Polícia pede e site entrega dados de 11 internautas

Se você é usuário casdastrado no site CorreioWeb do Correio Braziliense, fique sabendo que seus dados podem ir parar nas mãos da Polícia Federal mesmo sem autorização judicial. Basta que a polícia peça.

Foi o que aconteceu em maio do ano passado com 11 participantes de um chat que assinavam suas mensagens com apelidos como “pindaíba”, “desvendando”, “agente sofre-dor”, “arapongamandraque” e “james bondcama”.

Dado ao conteúdo das mensagens postadas com críticas aos serviços de inteligência do governo, a Agência Brasileira de Inteligência (Abin) desconfiou que os 11 usuários poderiam ser seus funcionários.

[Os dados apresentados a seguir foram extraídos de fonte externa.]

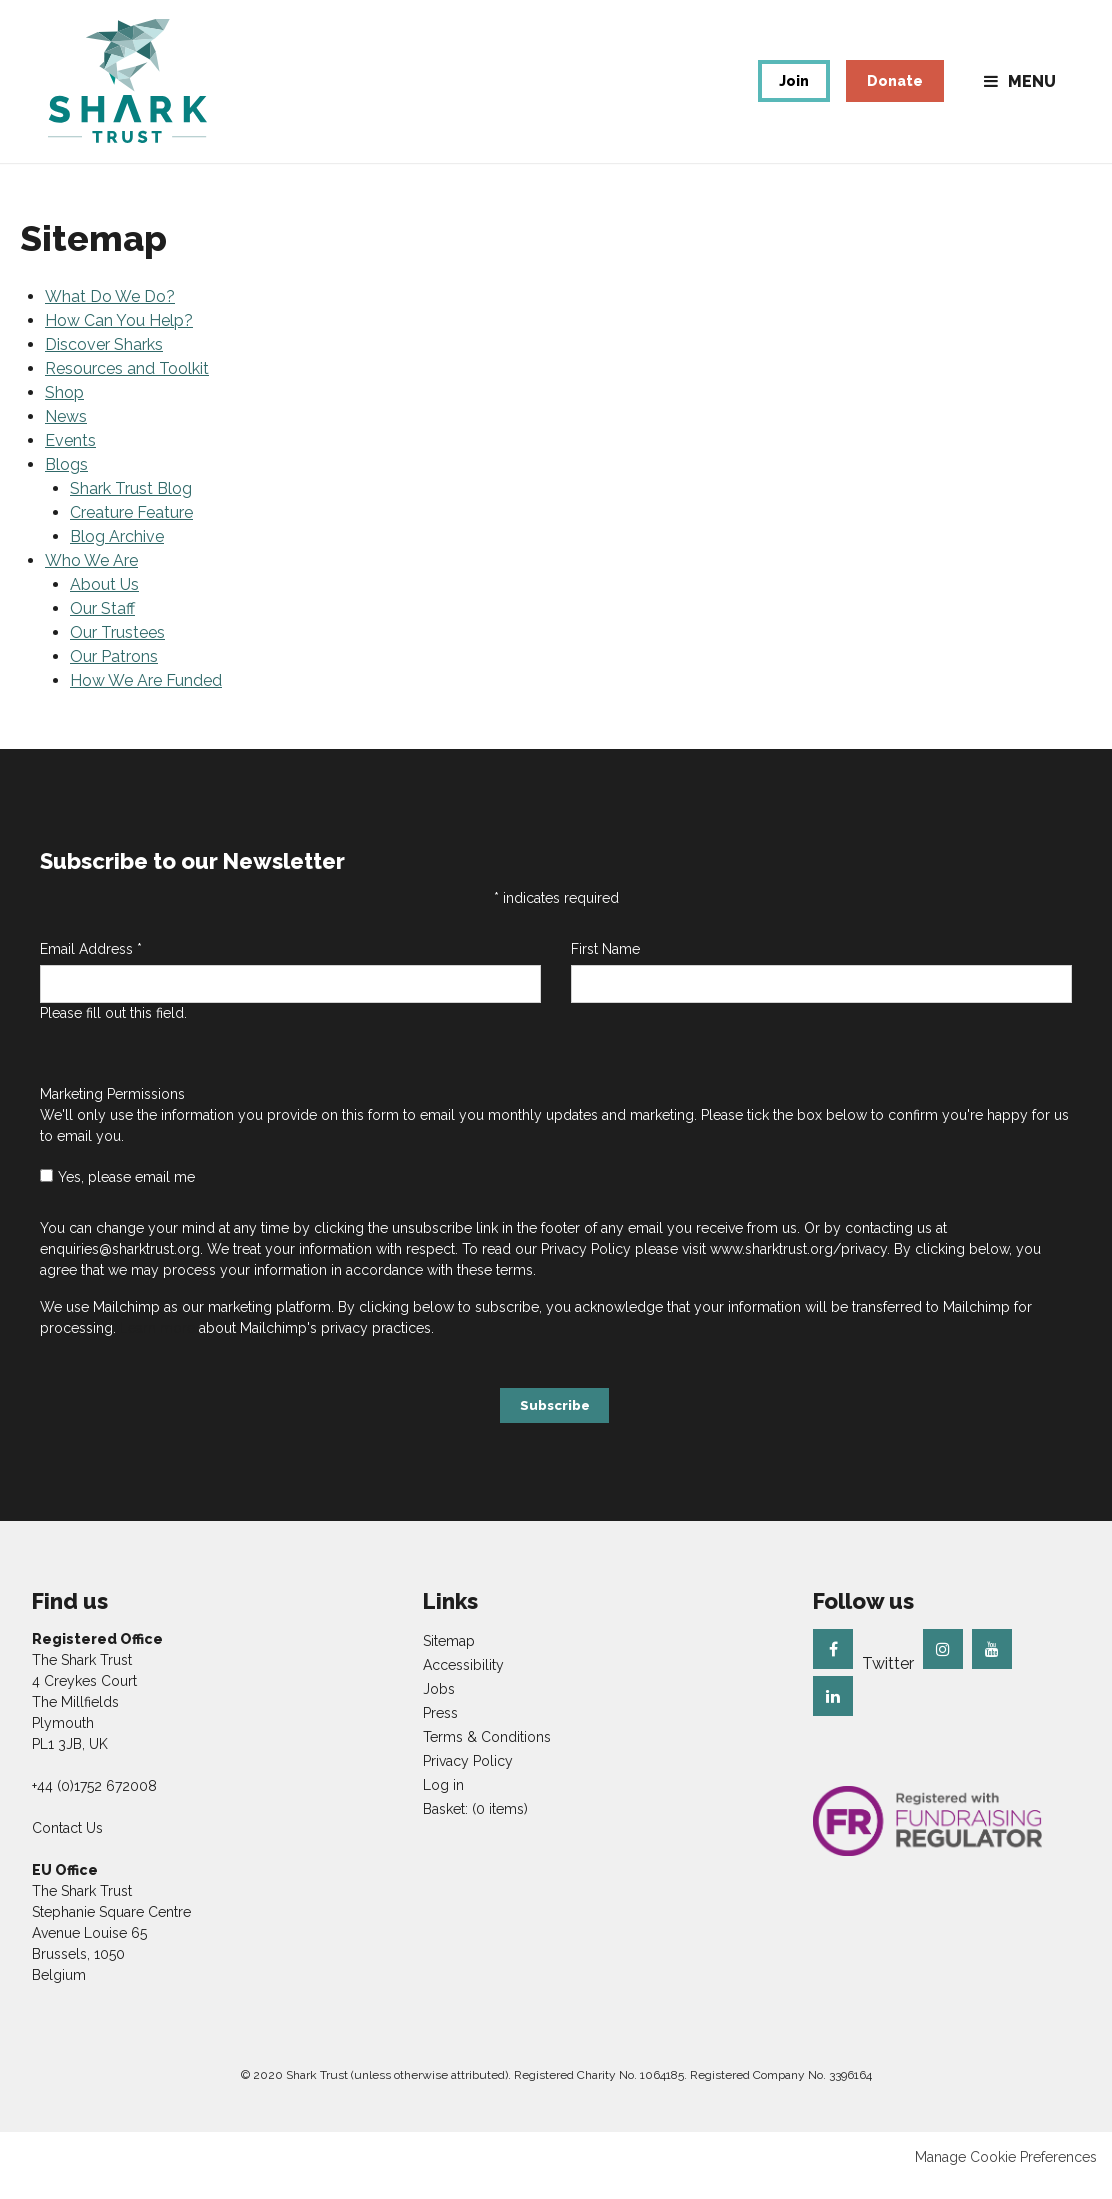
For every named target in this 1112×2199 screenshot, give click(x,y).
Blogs (66, 483)
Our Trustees (117, 651)
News (66, 435)
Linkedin (833, 1712)
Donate (895, 91)
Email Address (91, 969)
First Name (605, 969)
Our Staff (102, 627)
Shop (64, 411)
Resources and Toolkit (127, 387)
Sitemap (449, 1657)
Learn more (157, 1348)
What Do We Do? (110, 315)
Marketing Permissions (112, 1114)
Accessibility (463, 1681)
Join (794, 91)
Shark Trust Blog (131, 507)
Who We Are (91, 579)
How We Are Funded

Pediu então à polícia que os identificasse. A polícia repassou o pedido à direção do Correio Braziliense.

E o que fez o jornal? Forneceu nome completo, CPF e e-mails declarados pelos 11 no ato de se cadastrarem. Informou também o endereço IP (protocolo de internet) dos internautas, o que permite localizar o computador usado para acessar o site.

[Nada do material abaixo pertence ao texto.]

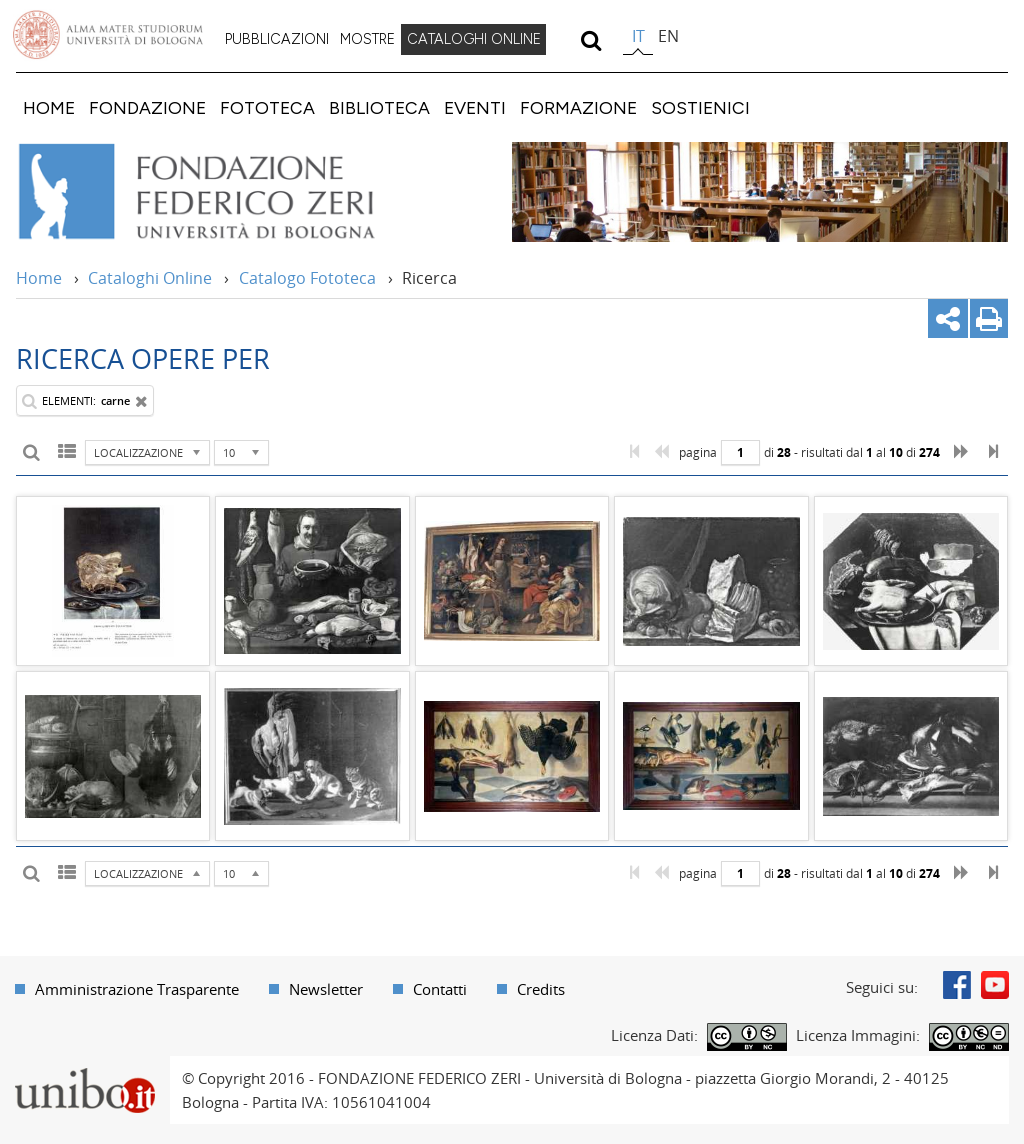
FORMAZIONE (578, 107)
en (668, 36)
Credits (541, 989)
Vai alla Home (223, 192)
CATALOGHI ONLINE (474, 39)
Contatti (440, 989)
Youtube (995, 985)
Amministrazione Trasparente (137, 989)
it (638, 36)
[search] (590, 40)
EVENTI (475, 107)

A polícia disse ao jornal Folha de São Paulo que “apesar da suspeita alegada de que funcionários estariam circulando informações sigilosas, não houve qualquer indício de crime, uma vez que as mensagens somente traziam algumas críticas à administração da Abin”.

Ainda segundo a polícia, “as regras do CorreioWeb dizem que não será resguardado o sigilo dos dados dos usuários quando “eles se tornarem alvos de investigação”. As informações, porém, serão fornecidas “apenas diante de ordem judicial e/ ou autoridade policial”.

Certamente é com base no adendo “e/ ou autoridade policial” que o superintendente jurídico do Correio Braziliense, Vitório Augusto de Fernandes Melo, alega não ter havido quebra de sigilo, “pois as informações poderiam ser fornecidas a autoridades policiais – no caso, para a PF- sem ordem judicial.”

A partir dos dados colhidos pela Polícia Federal, a Abin abriu processo administrativo disciplinar contra os funcionários investigados.

Diante do exposto, pergunta-se:

  1. Como é que o Correio Braziliense entrega os clientes assim, de bandeja? O que passa pela cabeça de um profissional que responde pelo cargo de superintendente jurídico tomar uma decisão dessas?
  2. Como é que um funcionário da ABIN – i.e.: um profissional da área de inteligência – comete um erro  tão básico como o de deixar rastro na internet? Justamente numa discussão em que se metia o pau na ABIN?